Contact Us

Information Security Policy

 

Effective Date: 9th April 2026
Version: 1.0
Owner: Tony Arcus

Approval: Approved by Tony Arcus

AINET.BIZ is our website name, and our EIN/trading as name.

1. Purpose

AINET.BIZ is committed to protecting the confidentiality, integrity, and availability of our information assets, including customer data, intellectual property, systems, and networks. This Information Security Policy establishes the framework to identify, mitigate, and monitor information security risks relevant to our business operations.

This policy ensures compliance with applicable laws, regulations, and industry standards while supporting our business objectives and maintaining trust with customers, partners, and stakeholders (including vendors like Plaid).

2. Scope

This policy applies to all employees, contractors, consultants, temporary staff, and third parties who access, process, store, or transmit AINET.BIZ's information assets. It covers all systems, networks, data (electronic and physical), and facilities under our control.

3. Policy Statement

AINET.BIZ shall maintain a documented Information Security Management approach aligned with recognized frameworks such as NIST Cybersecurity Framework or ISO 27001 principles.

We will:

  • Identify risks through regular assessments of threats, vulnerabilities, and impacts to our information assets.
  • Mitigate risks by implementing appropriate technical, administrative, and physical controls.
  • Monitor risks continuously through logging, auditing, vulnerability scanning, and incident detection processes.
    Review and improve our security posture on an ongoing basis.

4. Key Principles and Commitments

  • Confidentiality: Information is accessible only to authorized individuals.
  • Integrity: Information is accurate, complete, and protected from unauthorized modification.
  • Availability: Information and systems are accessible and usable when needed.
  • Risk-Based Approach: Security controls are proportional to the identified risks and business impact.
  • Compliance: We adhere to relevant laws (e.g., data protection regulations) and contractual obligations.
  • Continuous Improvement: We conduct periodic reviews, risk assessments, and training to enhance our security program.
  • Accountability: All personnel are responsible for upholding this policy; violations may result in disciplinary action, up to termination.

5. Roles and Responsibilities

  • Leadership / Tony Arcus: Overall accountability for the information security program, including policy approval, resource allocation, and risk oversight.
  • IT / Security Team: Day-to-day implementation of controls, monitoring, incident response, and technical risk assessments.
  • Employees and Contractors: Comply with this policy, complete required training, report security incidents promptly, and follow procedures for data handling, access, and acceptable use.
  • All Personnel: Participate in risk identification and mitigation where relevant.

6. Risk Management Approach (Identification, Mitigation, and Monitoring)

We operationalize risk management as follows:

  • Identification: Conduct regular risk assessments (at least annually or after significant changes) to identify threats, vulnerabilities, and potential impacts. This includes asset inventory, threat modeling, and vulnerability scanning.
  • Mitigation: Implement controls such as access management, encryption, malware protection, secure development practices, employee training, and physical security measures. Risks are prioritized and treated (avoid, mitigate, transfer, or accept) based on business needs.
  • Monitoring: Use logging, monitoring tools, intrusion detection, and periodic audits to detect anomalies. Security events and incidents are reviewed and escalated as needed.
  • Review: Risks and controls are evaluated regularly, with findings documented and actioned.
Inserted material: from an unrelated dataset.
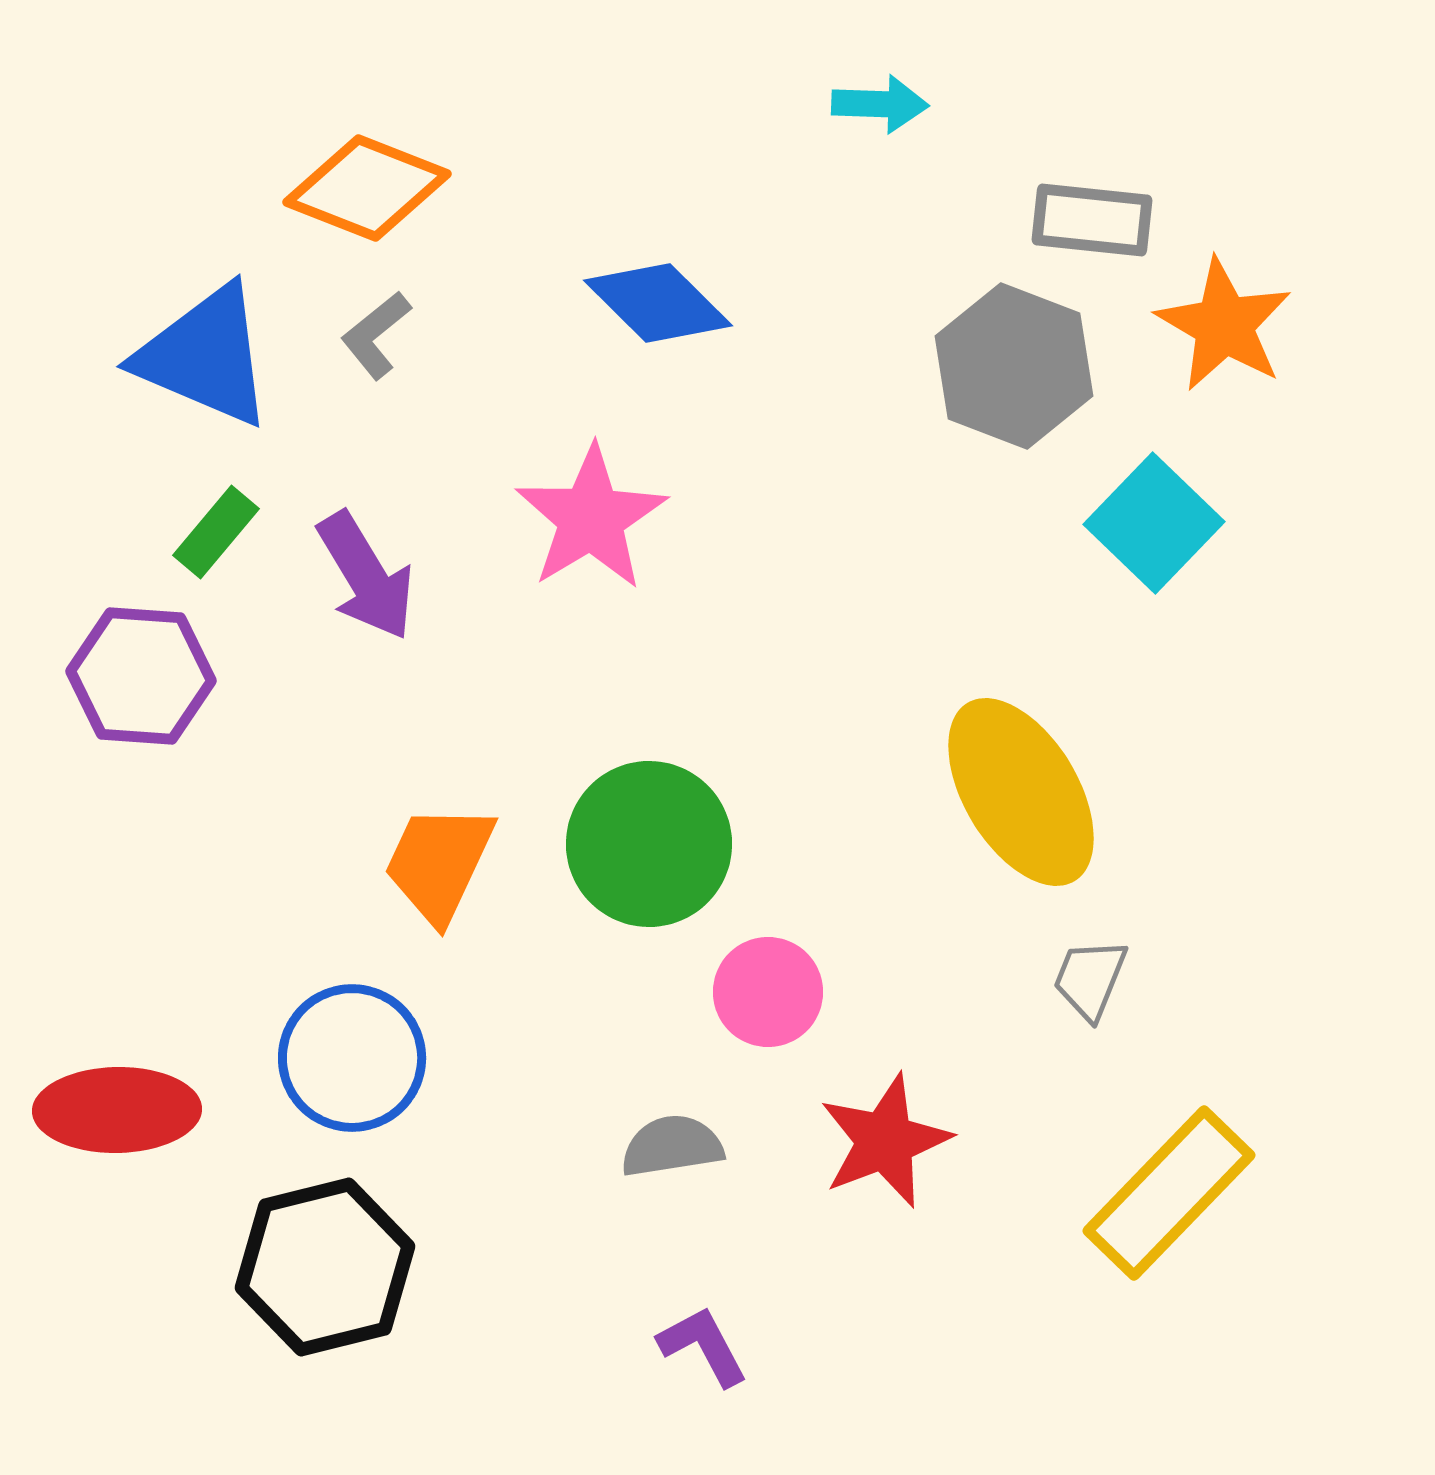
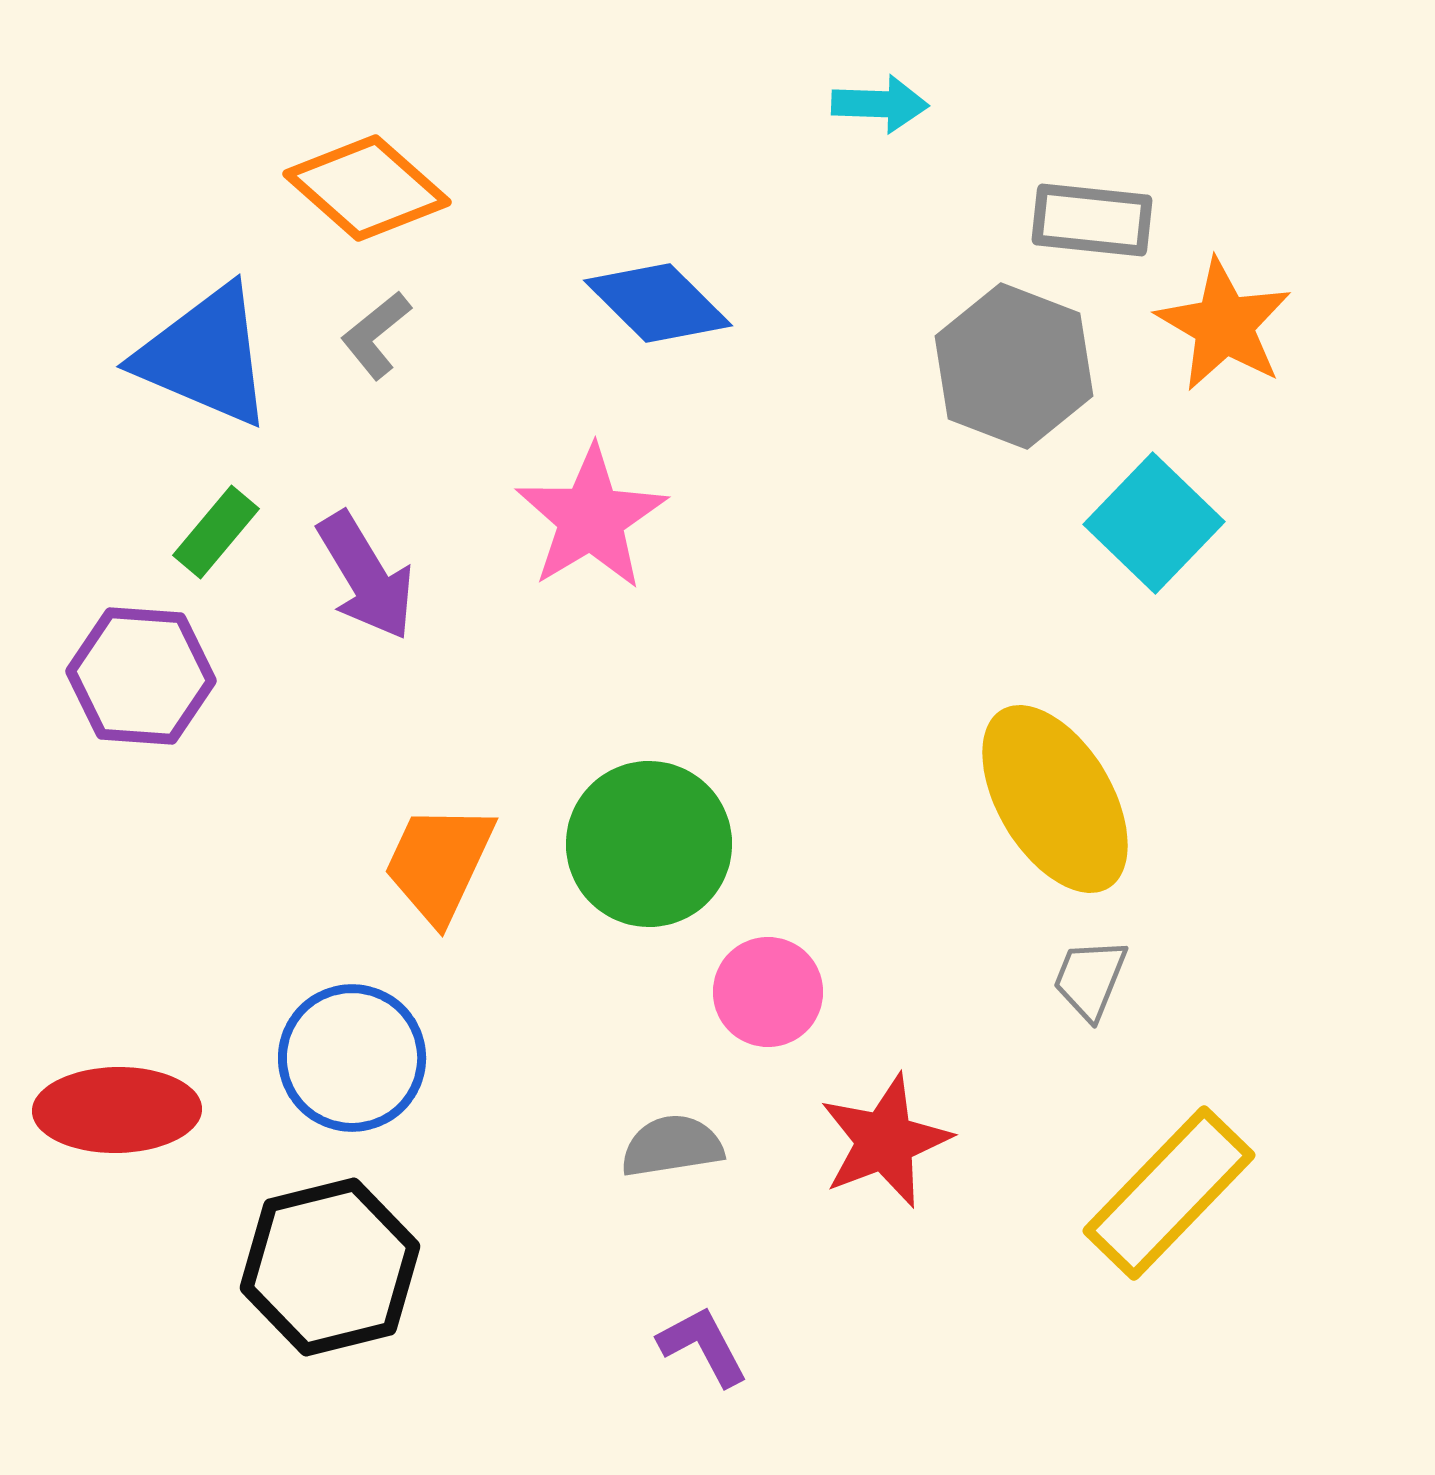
orange diamond: rotated 20 degrees clockwise
yellow ellipse: moved 34 px right, 7 px down
black hexagon: moved 5 px right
Supporting procedures (e.g., Risk Assessment Procedure, Incident Response Plan) detail these activities and are maintained internally.

7. Core Security Controls

  • Access Control: Least privilege principle; multi-factor authentication (MFA) where appropriate; regular access reviews.
  • Data Protection: Encryption for sensitive data in transit and at rest; secure data handling and disposal.
  • Awareness and Training: Mandatory security training for all personnel upon onboarding and annually.
  • Incident Response: Documented process for detecting, responding to, and recovering from security incidents, including breach notification where required.
  • Vulnerability Management: Regular patching, scanning, and remediation.
  • Third-Party / Vendor Management: Security requirements are assessed for vendors and partners.
  • Acceptable Use: Guidelines for device usage, internet/email, and personal device policies (detailed in supporting Acceptable Use Policy).

8. Enforcement and Compliance

  • Violations of this policy may result in disciplinary action, including termination and potential legal consequences.
  • Exceptions to this policy must be documented, risk-assessed, and approved by Tony Arcus.
  • Compliance is monitored through internal audits and self-assessments.

9. Policy Review and Updates

This policy will be reviewed at least annually or following significant incidents, regulatory changes, or business transformations. Updates will be communicated to all relevant parties.

10. Contact Information

For questions or to report a security concern, contact: Tony Arcus, +1-808-498-7146, tony@ai.net.nz, tony@ainet.biz.

Acknowledgment
By accessing AINET.BIZ systems or data, all personnel acknowledge they have read, understood, and agree to comply with this policy.